Seule dans les zones les plus retirées et les plus effrayantes de la planète, Isabelle Joschke fait une course remarquable pour son premier Vendée Globe. Installée dans le Top 10, elle s'octroie
enfin des petits plaisirs après six semaines éprouvantes.
"Ce soir, c'est risotto aux moules rôties!": Isabelle Joschke (MACSF) surveille la cuisson de son riz tout en discutant. Dehors, il fait nuit noire, quelque part dans les terribles Cinquantièmes Hurlants.
"Je trouve ça incroyable de voir combien ça me faisait peur de traverser ces mers du sud - ça me faisait frissonner rien que d'y penser - et maintenant que j'y suis, le plaisir que j'ai. De la Nouvelle-Zélande au cap Horn, je vais traverser le bout du bout du monde, c'est à dire le point Nemo, cet endroit le plus éloigné de toute terre, j'y vais et je m'en réjouis", confie à l'AFP la navigatrice franco-allemande.

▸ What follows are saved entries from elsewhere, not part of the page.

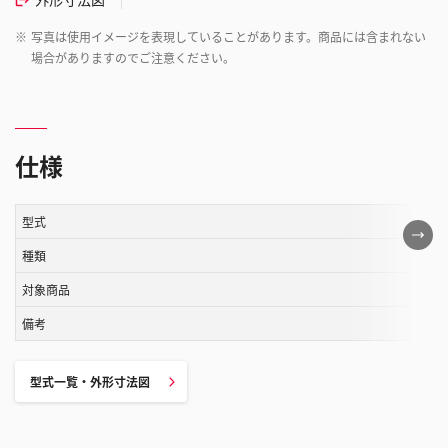
※
写真は使用イメージを表現していることがあります。商品には含まれない
場合がありますのでご注意ください。
仕様
型式
こ
の
種類
表
対象商品
は
備考
ス
ク
ロ
型式一覧・外形寸法図
ー
ル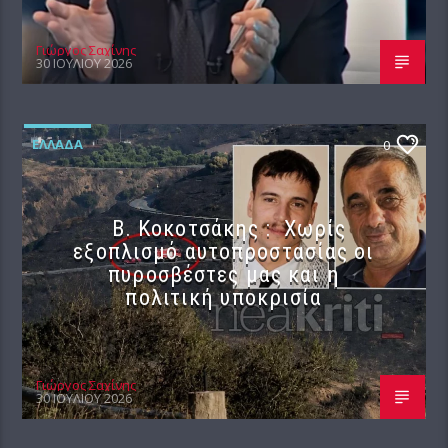
Γιώργος Σαχίνης
30 ΙΟΥΛΊΟΥ 2026
ΕΛΛΆΔΑ
0
Β. Κοκοτσάκης : Χωρίς
εξοπλισμό αυτοπροστασίας οι
πυροσβέστες μας και η
πολιτική υποκρισία
Γιώργος Σαχίνης
30 ΙΟΥΛΊΟΥ 2026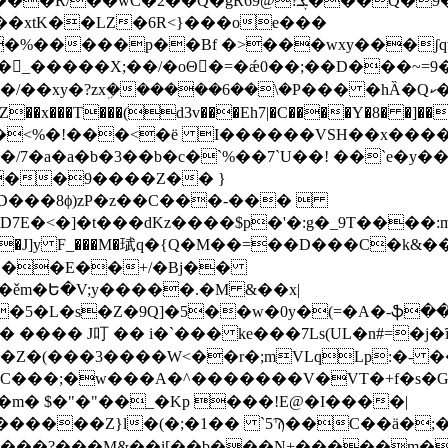
ܮ���Q�9�qSn�Eu�\�AEr�J�Vg�{Y}
��xtK��LZ�6R<}���oe���
X;��/�oΘ�ً=�ǽ0��;��D���~=9�c�T�)K���1�_ nD
���6��\�P��� �hȀ�Qކ�/�yyمg ��;�;��C��d���8�Rp�D�
s��9����Z�� }
W}D���8ϕ)zP�z��C���-��� 
E�<�]�t���dKz����$p�'�:g�_9T����:m�|
�)�g�v��J]y F_���M�珷q�{Q�M��=��D���C�
�:��E��+/�Bj��
�ěm�Ե�V;y�����.�M &��x|
�5�L�s�Z�9Q]�5��w�0y�(=�A�-ֆ����/
� ���� J叮 �� i�`��� ke���7Ls(UL�n#=�j�
�(���3����W<��r�;mVLqLp:�- ��
����Z}l�(�;�1�� `5Ϡ��C��ӓ�;
����?���M&��i[��b���N+�����m�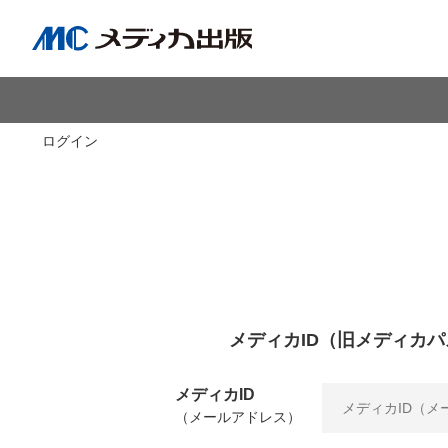
ログイン
メディカID（旧メディカパ
メディカID
（メールアドレス）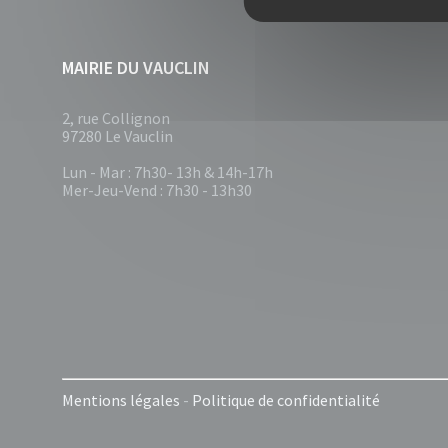
MAIRIE DU VAUCLIN
2, rue Collignon
97280 Le Vauclin
Lun - Mar : 7h30- 13h & 14h-17h
Mer-Jeu-Vend : 7h30 - 13h30
Mentions légales
-
Politique de confidentialité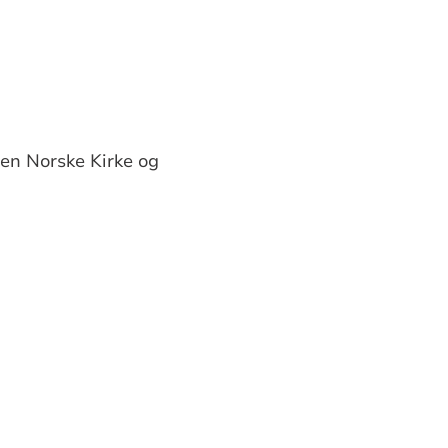
en Norske Kirke og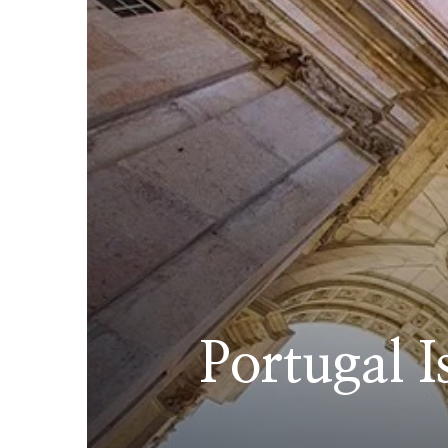
Portugal I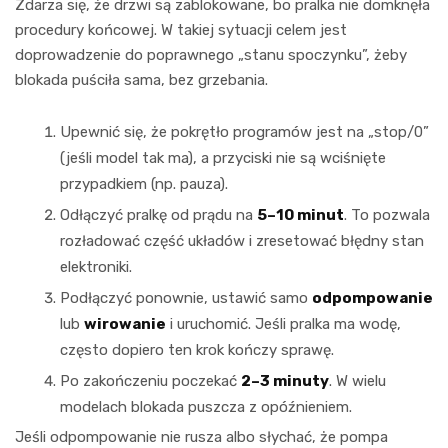
Zdarza się, że drzwi są zablokowane, bo pralka nie domknęła
procedury końcowej. W takiej sytuacji celem jest
doprowadzenie do poprawnego „stanu spoczynku”, żeby
blokada puściła sama, bez grzebania.
Upewnić się, że pokrętło programów jest na „stop/0”
(jeśli model tak ma), a przyciski nie są wciśnięte
przypadkiem (np. pauza).
Odłączyć pralkę od prądu na
5–10 minut
. To pozwala
rozładować część układów i zresetować błędny stan
elektroniki.
Podłączyć ponownie, ustawić samo
odpompowanie
lub
wirowanie
i uruchomić. Jeśli pralka ma wodę,
często dopiero ten krok kończy sprawę.
Po zakończeniu poczekać
2–3 minuty
. W wielu
modelach blokada puszcza z opóźnieniem.
Jeśli odpompowanie nie rusza albo słychać, że pompa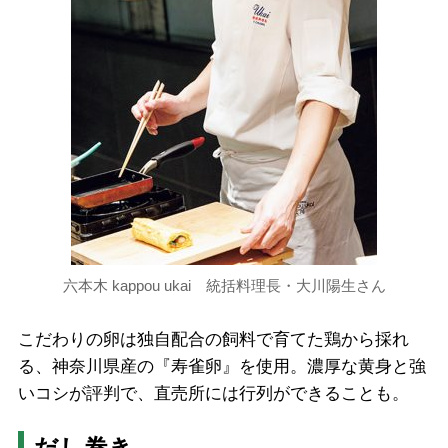
六本木 kappou ukai 統括料理長・大川陽生さん
こだわりの卵は独自配合の飼料で育てた鶏から採れ
る、神奈川県産の『寿雀卵』を使用。濃厚な黄身と強
いコシが評判で、直売所には行列ができることも。
だし巻き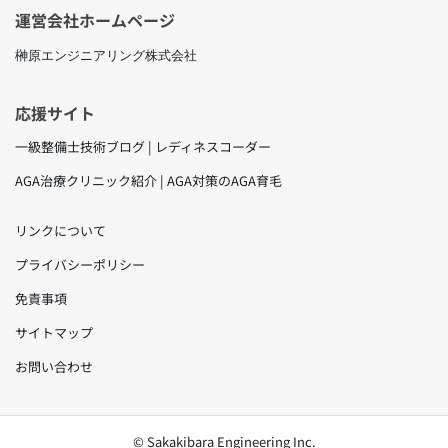
運営会社ホームページ
榊原エンジニアリング株式会社
応援サイト
一級整備士技術ブログ | レディネスコーダー
AGA治療クリニック紹介 | AGA対策のAGA育毛
リンクについて
プライバシーポリシー
免責事項
サイトマップ
お問い合わせ
© Sakakibara Engineering Inc.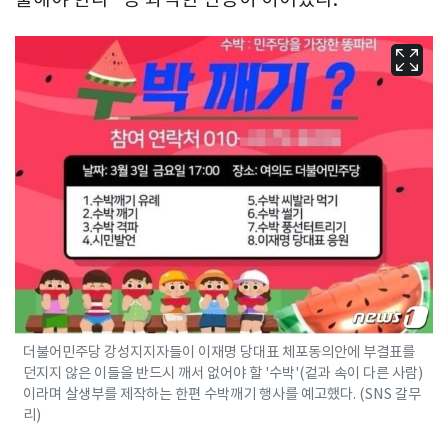
더불어민주당 강성지지자들이 이재명 당대표 체포동의안에 부결표를
던지지 않은 이들을 반드시 깨서 없어야 할 '수박'(겉과 속이 다른 사람)
이라며 살생부를 제작하는 한편 수박깨기 행사를 예고했다. (SNS 갈무
리)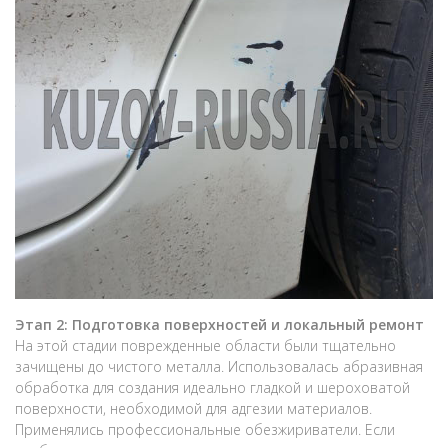
Этап 2: Подготовка поверхностей и локальный ремонт
На этой стадии поврежденные области были тщательно
зачищены до чистого металла. Использовалась абразивная
обработка для создания идеально гладкой и шероховатой
поверхности, необходимой для адгезии материалов.
Применялись профессиональные обезжириватели. Если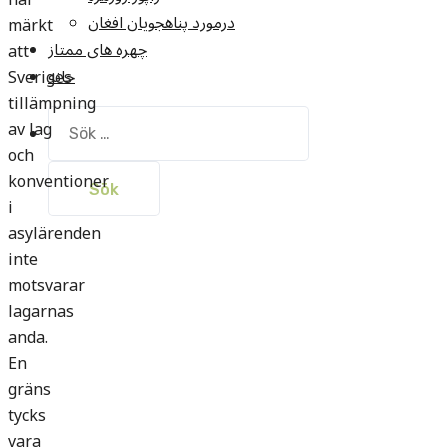
درمورد پناهجويان افغان
märkt
چهره های ممتاز
att
خانه
Sveriges
tillämpning
Sök
av lag
efter:
och
konventioner
i
asylärenden
inte
motsvarar
lagarnas
anda.
En
gräns
tycks
vara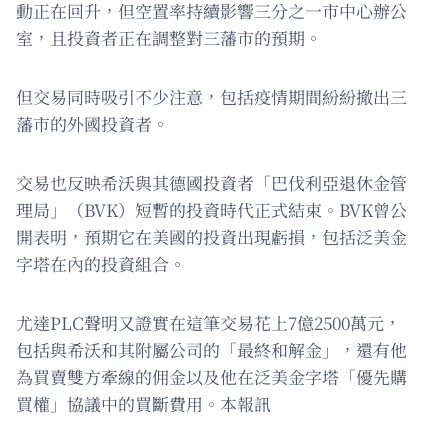
動正在回升，但空置率持續影響三分之一市中心辦公
室，且投資者正在調整對三藩市的預期。
但交易同時吸引不少注意，包括疫情期間紛紛撤出三
藩市的外國投資者。
交易也反映希沃與其德國投資者「巴伐利亞退休金管
理局」（BVK）短暫的投資時代正式結束。BVK曾公
開表明，預期它在美國的投資出現虧損，包括泛美金
字塔在內的投資組合。
尤達PLC聲明又證實在這筆交易花上7億2500萬元，
包括與希沃和其附屬公司的「最終和解金」，還有他
為買賣雙方牽線的佣金以及他在泛美金字塔「優先購
買權」協議中的買斷費用。本報訊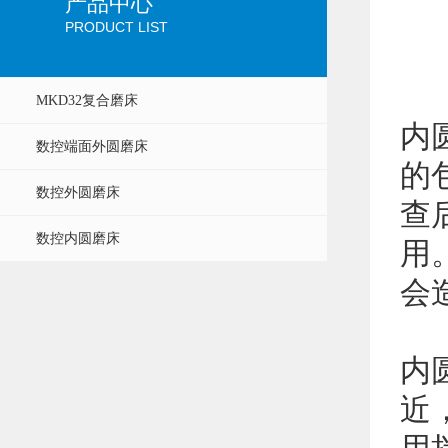
产品中心
PRODUCT LIST
MKD32复合磨床
内
数控端面外圆磨床
的
数控外圆磨床
查
数控内圆磨床
用
会
内
近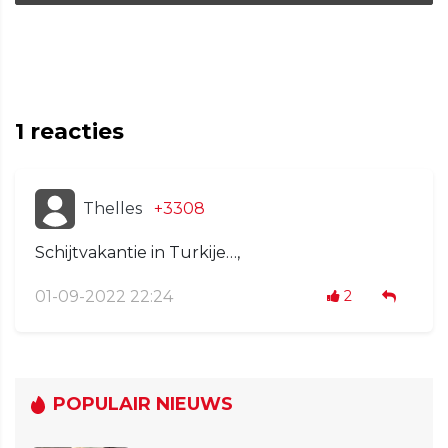
1
reacties
Thelles
+3308
Schijtvakantie in Turkije…,
01-09-2022 22:24
2
POPULAIR NIEUWS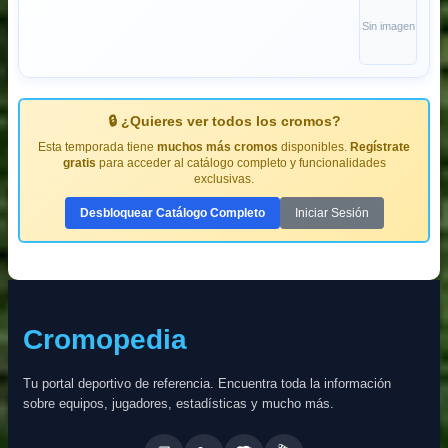
Sin imagen
🔒 ¿Quieres ver todos los cromos?
Esta temporada tiene
muchos más cromos
disponibles.
Regístrate
gratis
para acceder al catálogo completo y funcionalidades
exclusivas.
Desbloquear Catálogo Completo
Iniciar Sesión
Cromopedia
Tu portal deportivo de referencia. Encuentra toda la información
sobre equipos, jugadores, estadísticas y mucho más.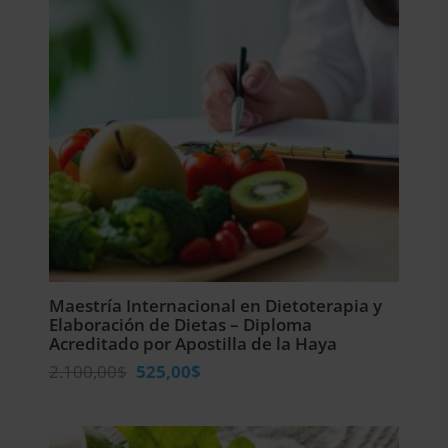
Maestría Internacional en Dietoterapia y
Elaboración de Dietas – Diploma
Acreditado por Apostilla de la Haya
El
El
2.100,00
$
525,00
$
precio
precio
original
actual
era:
es: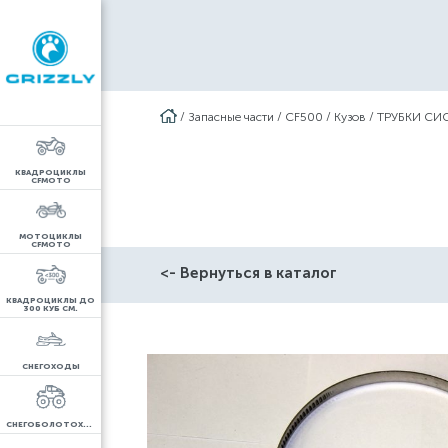
/
Запасные части
/
CF500
/
Кузов
/
ТРУБКИ СИ
КВАДРОЦИКЛЫ
CFMOTO
МОТОЦИКЛЫ
CFMOTO
<- Вернуться в каталог
КВАДРОЦИКЛЫ ДО
300 КУБ СМ.
СНЕГОХОДЫ
СНЕГОБОЛОТОХОДЫ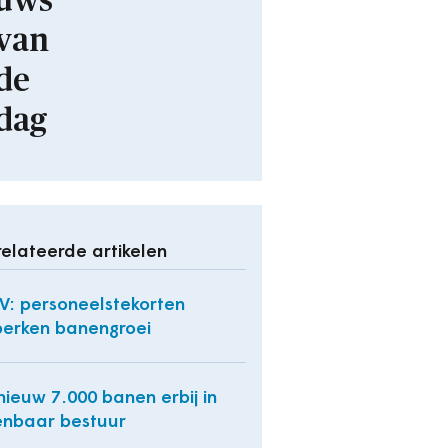
uws
van
de
dag
elateerde artikelen
: personeelstekorten
erken banengroei
ieuw 7.000 banen erbij in
nbaar bestuur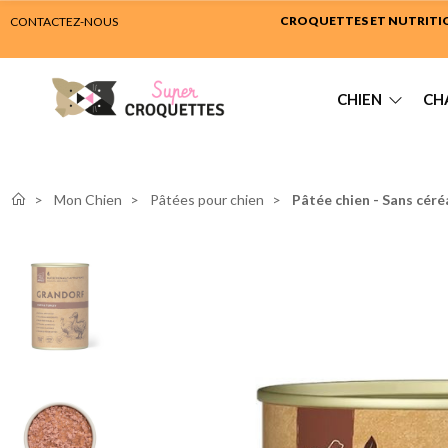
CROQUETTES ET NUTRITION
CONTACTEZ-NOUS
CHIEN
CH
Mon Chien
Pâtées pour chien
Pâtée chien - Sans céré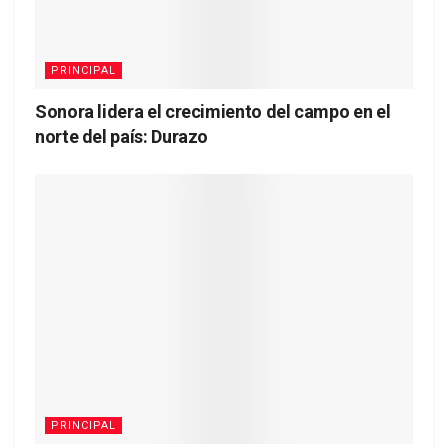
PRINCIPAL
Sonora lidera el crecimiento del campo en el
norte del país: Durazo
PRINCIPAL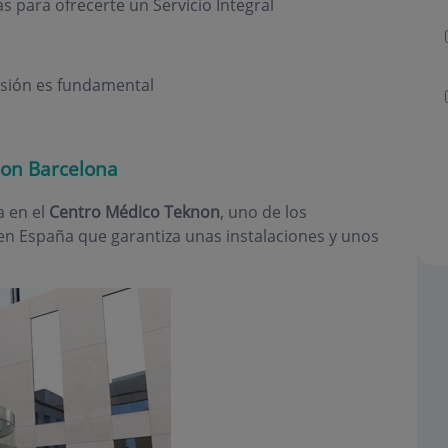
s para ofrecerte un Servicio Integral
isión es fundamental
non Barcelona
a en el
Centro Médico Teknon
, uno de los
o en España que garantiza unas instalaciones y unos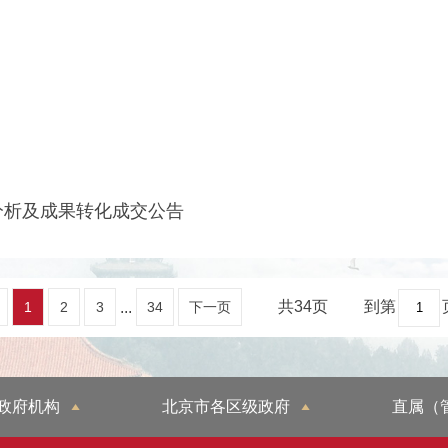
分析及成果转化成交公告
共34页
到第
...
1
2
3
34
下一页
政府机构
北京市各区级政府
直属（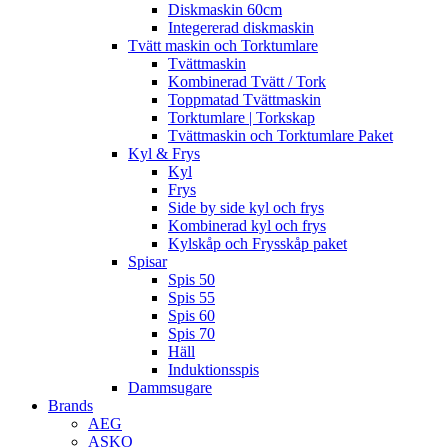
Diskmaskin 60cm
Integererad diskmaskin
Tvätt maskin och Torktumlare
Tvättmaskin
Kombinerad Tvätt / Tork
Toppmatad Tvättmaskin
Torktumlare | Torkskap
Tvättmaskin och Torktumlare Paket
Kyl & Frys
Kyl
Frys
Side by side kyl och frys
Kombinerad kyl och frys
Kylskåp och Frysskåp paket
Spisar
Spis 50
Spis 55
Spis 60
Spis 70
Häll
Induktionsspis
Dammsugare
Brands
AEG
ASKO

"Et je trouve ça magique, je vois que mes peurs se sont calmées ou en tout cas j'ai réussi à les transformer. Aujourd'hui je me sens parfaitement à la hauteur du challenge. Plus ça va, plus je me suis installée dans cette course, plus j'en prends la mesure, plus je m'y sens à ma place", poursuit la skipper, classée huitième mercredi (sur 27 encore en course).
- Miroir grossissant -
Les premières semaines n'ont pourtant pas été simples. Partie à l'arrière de la flotte, elle était convaincue que sa course était d'ores et déjà pliée. L'Atlantique a ensuite été d'une grande rudesse, entre conditions violentes et multiples réparations sur son bateau, un Imoca de 2007 remis au goût du jour avec des foils (appendices permettant de faire voler le bateau).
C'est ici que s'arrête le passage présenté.